What the exercise asks:
Nothing but the lines from the line with "Economia E Società" to the end of the records below should appear in the answer, each exactly as given.

Stored data entries
--------------------------------
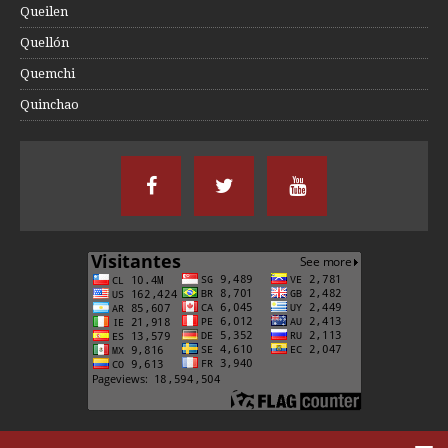
Queilen
Quellón
Quemchi
Quinchao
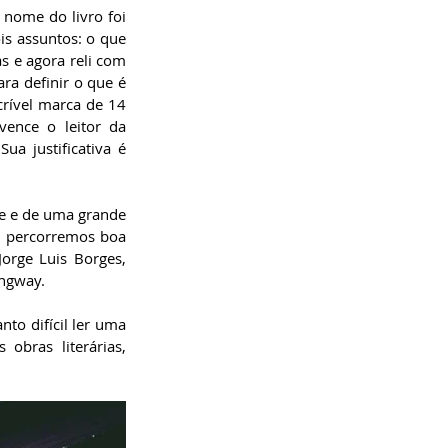
 nome do livro foi 
is assuntos: o que 
s e agora reli com 
ra definir o que é 
rível marca de 14 
vence o leitor da 
a justificativa é 
e e de uma grande 
 percorremos boa 
orge Luis Borges, 
ngway.  
nto difícil ler uma 
bras literárias, 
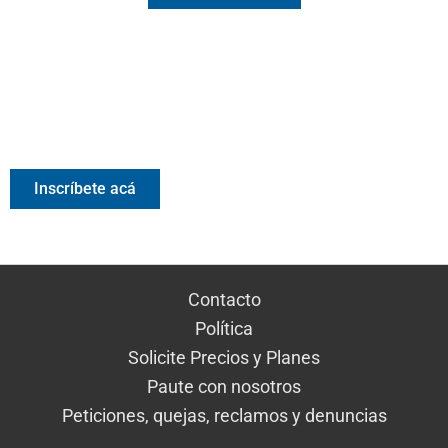
Valora Analitik Newsletter
Información estratégica para decisiones inteligentes.
Inscríbete gratis al newsletter diario de Valora Analitik
Inscríbete acá
Contacto
Política
Solicite Precios y Planes
Paute con nosotros
Peticiones, quejas, reclamos y denuncias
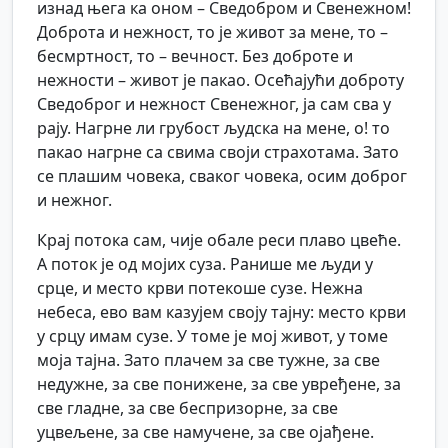
изнад њега ка оном – Сведобром и Свенежном!
Доброта и нежност, то је живот за мене, то –
бесмртност, то – вечност. Без доброте и
нежности – живот је пакао. Осећајући доброту
Сведоброг и нежност Свенежног, ја сам сва у
рају. Нагрне ли грубост људска на мене, о! то
пакао нагрне са свима своји страхотама. Зато
се плашим човека, сваког човека, осим доброг
и нежног.
Крај потока сам, чије обале реси плаво цвеће.
А поток је од мојих суза. Ранише ме људи у
срце, и место крви потекоше сузе. Нежна
небеса, ево вам казујем своју тајну: место крви
у срцу имам сузе. У томе је мој живот, у томе
моја тајна. Зато плачем за све тужне, за све
недужне, за све понижене, за све увређене, за
све гладне, за све беспризорне, за све
уцвељене, за све намучене, за све ојађене.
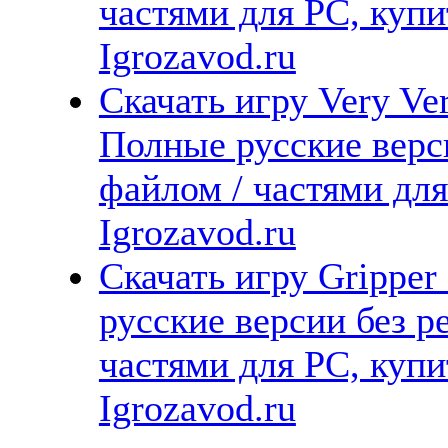
частями для PC, куп
Igrozavod.ru
Скачать игру Very Ver
Полные русские верс
файлом / частями дл
Igrozavod.ru
Скачать игру Gripper
русские версии без р
частями для PC, куп
Igrozavod.ru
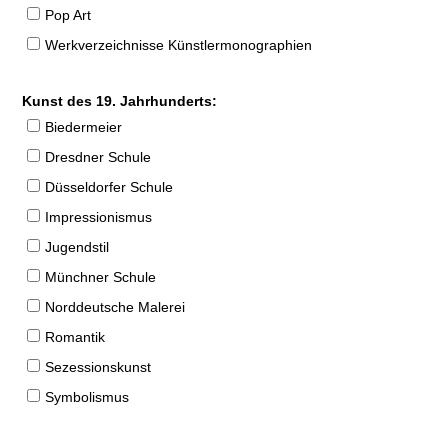
Pop Art
Werkverzeichnisse Künstlermonographien
Kunst des 19. Jahrhunderts:
Biedermeier
Dresdner Schule
Düsseldorfer Schule
Impressionismus
Jugendstil
Münchner Schule
Norddeutsche Malerei
Romantik
Sezessionskunst
Symbolismus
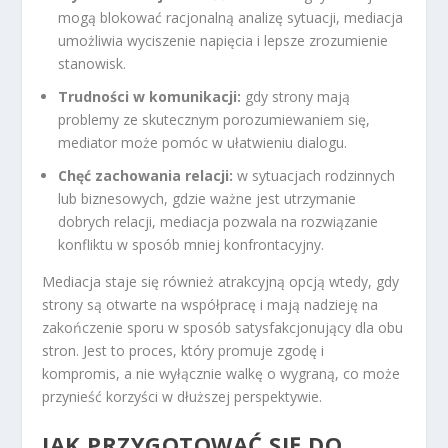
mogą blokować racjonalną analizę sytuacji, mediacja
umożliwia wyciszenie napięcia i lepsze zrozumienie
stanowisk.
Trudności w komunikacji:
gdy strony mają
problemy ze skutecznym porozumiewaniem się,
mediator może pomóc w ułatwieniu dialogu.
Chęć zachowania relacji:
w sytuacjach rodzinnych
lub biznesowych, gdzie ważne jest utrzymanie
dobrych relacji, mediacja pozwala na rozwiązanie
konfliktu w sposób mniej konfrontacyjny.
Mediacja staje się również atrakcyjną opcją wtedy, gdy
strony są otwarte na współpracę i mają nadzieję na
zakończenie sporu w sposób satysfakcjonujący dla obu
stron. Jest to proces, który promuje zgodę i
kompromis, a nie wyłącznie walkę o wygraną, co może
przynieść korzyści w dłuższej perspektywie.
JAK PRZYGOTOWAĆ SIĘ DO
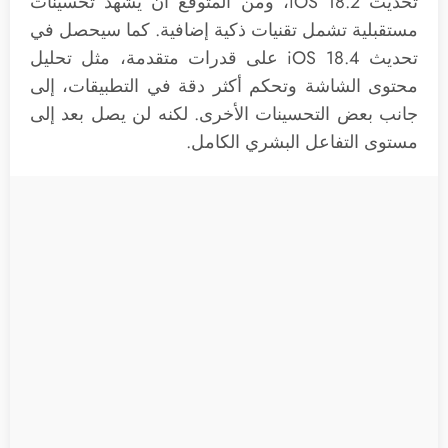
تحديث iOS 18.2، ومن المتوقع أن يشهد تحسينات
مستقبلية تشمل تقنيات ذكية إضافية. كما سيحصل في
تحديث iOS 18.4 على قدرات متقدمة، مثل تحليل
محتوى الشاشة وتحكم أكثر دقة في التطبيقات، إلى
جانب بعض التحسينات الأخرى. لكنه لن يصل بعد إلى
مستوى التفاعل البشري الكامل.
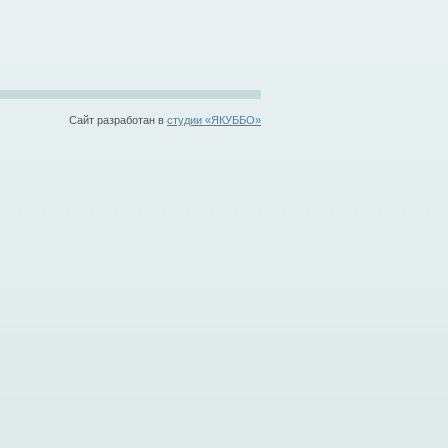
Cайт разработан в
студии «ЯКУББО»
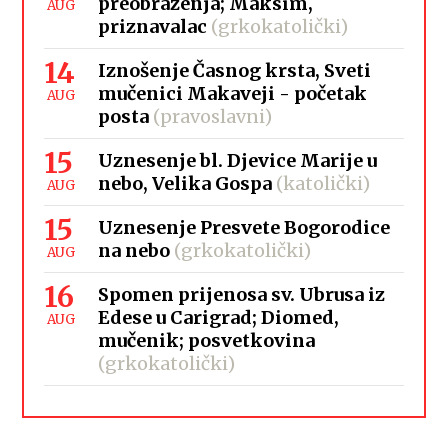
preobraženja; Maksim,
AUG
priznavalac
(grkokatolički)
14
Iznošenje Časnog krsta, Sveti
mučenici Makaveji - početak
AUG
posta
(pravoslavni)
15
Uznesenje bl. Djevice Marije u
nebo, Velika Gospa
(katolički)
AUG
15
Uznesenje Presvete Bogorodice
na nebo
(grkokatolički)
AUG
16
Spomen prijenosa sv. Ubrusa iz
Edese u Carigrad; Diomed,
AUG
mučenik; posvetkovina
(grkokatolički)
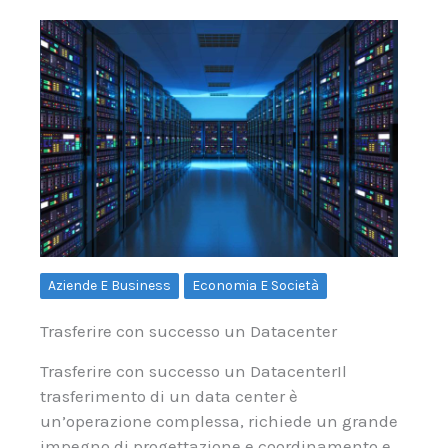
Aziende E Business
Economia E Società
Trasferire con successo un Datacenter
Trasferire con successo un DatacenterIl
trasferimento di un data center è
un’operazione complessa, richiede un grande
impegno di progettazione e coordinamento e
--------------------------------
Exercise response:
Economia E Società
Trasferire con successo un Datacenter
Trasferire con successo un DatacenterIl
trasferimento di un data center è
un’operazione complessa, richiede un grande
impegno di progettazione e coordinamento e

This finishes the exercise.